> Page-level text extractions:
----------------
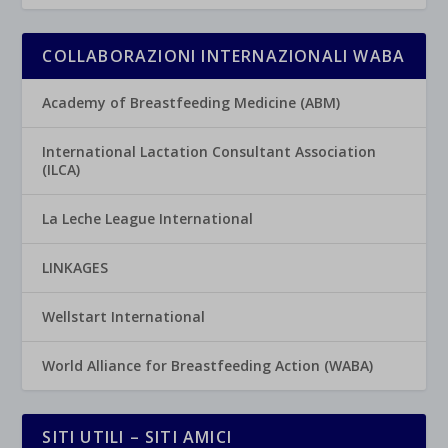
COLLABORAZIONI INTERNAZIONALI WABA
Academy of Breastfeeding Medicine (ABM)
International Lactation Consultant Association
(ILCA)
La Leche League International
LINKAGES
Wellstart International
World Alliance for Breastfeeding Action (WABA)
SITI UTILI – SITI AMICI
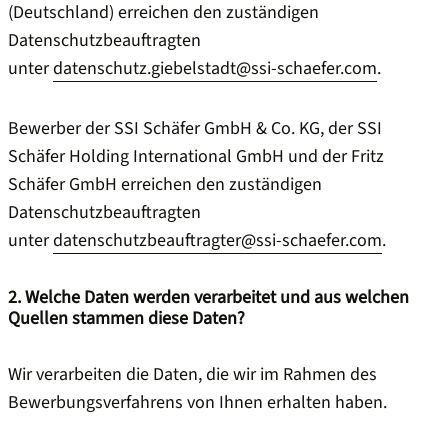
(Deutschland) erreichen den zuständigen
Datenschutzbeauftragten
unter
datenschutz.giebelstadt@ssi-schaefer.com
.
Bewerber der SSI Schäfer GmbH & Co. KG, der SSI
Schäfer Holding International GmbH und der Fritz
Schäfer GmbH erreichen den zuständigen
Datenschutzbeauftragten
unter
datenschutzbeauftragter@ssi-schaefer.com
.
2. Welche Daten werden verarbeitet und aus welchen
Quellen stammen diese Daten?
Wir verarbeiten die Daten, die wir im Rahmen des
Bewerbungsverfahrens von Ihnen erhalten haben.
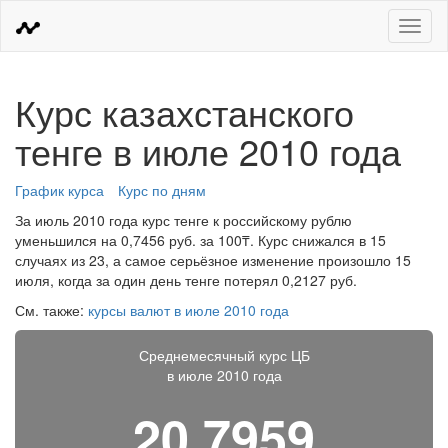
Меню
Курс казахстанского
тенге в июле 2010 года
График курса
Курс по дням
За июль 2010 года курс тенге к российскому рублю
уменьшился на 0,7456 руб. за 100₸. Курс снижался в 15
случаях из 23, а самое серьёзное изменение произошло 15
июля, когда за один день тенге потерял 0,2127 руб.
См. также:
курсы валют в июле 2010 года
Среднемесячный курс ЦБ
в июле 2010 года
20,7959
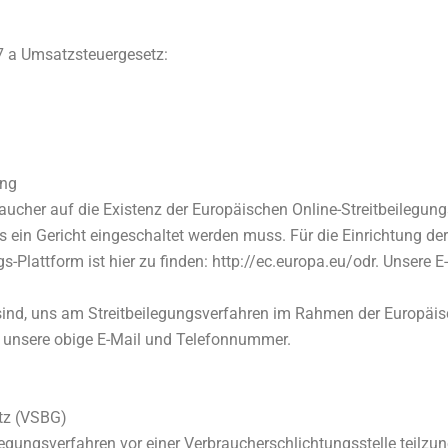
 a Umsatzsteuergesetz:
ung
aucher auf die Existenz der Europäischen Online-Streitbeilegung
s ein Gericht eingeschaltet werden muss. Für die Einrichtung d
-Plattform ist hier zu finden: http://ec.europa.eu/odr. Unsere E
t sind, uns am Streitbeilegungsverfahren im Rahmen der Europäis
e unsere obige E-Mail und Telefonnummer.
tz (VSBG)
beilegungsverfahren vor einer Verbraucherschlichtungsstelle teilz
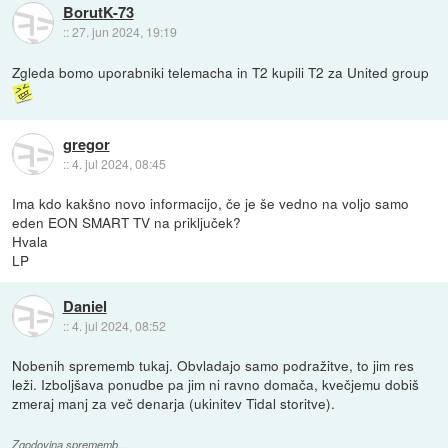
BorutK-73
::
27. jun 2024, 19:19
Zgleda bomo uporabniki telemacha in T2 kupili T2 za United group
gregor
::
4. jul 2024, 08:45
Ima kdo kakšno novo informacijo, če je še vedno na voljo samo
eden EON SMART TV na priključek?
Hvala
LP
Daniel
::
4. jul 2024, 08:52
Nobenih sprememb tukaj. Obvladajo samo podražitve, to jim res
leži. Izboljšava ponudbe pa jim ni ravno domača, kvečjemu dobiš
zmeraj manj za več denarja (ukinitev Tidal storitve).
Zgodovina sprememb…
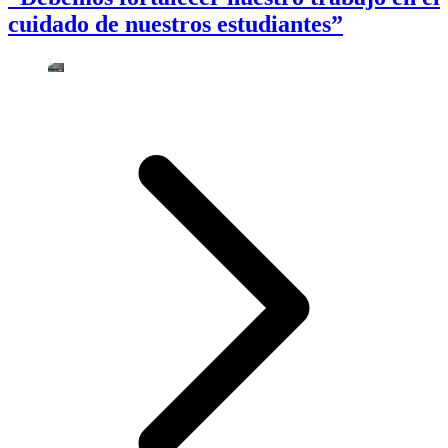
cuidado de nuestros estudiantes”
----------------
> PROBLEM DETAILS: Begin at the line containing "eden EON SMART TV na priključek?" and transcribe exactly every line through the end of the records, both ends included, leaving the pictures out.

> EXERCISE RESULT:
eden EON SMART TV na priključek?
Hvala
LP
Daniel
::
4. jul 2024, 08:52
Nobenih sprememb tukaj. Obvladajo samo podražitve, to jim res
leži. Izboljšava ponudbe pa jim ni ravno domača, kvečjemu dobiš
zmeraj manj za več denarja (ukinitev Tidal storitve).
Zgodovina sprememb…
cuidado de nuestros estudiantes”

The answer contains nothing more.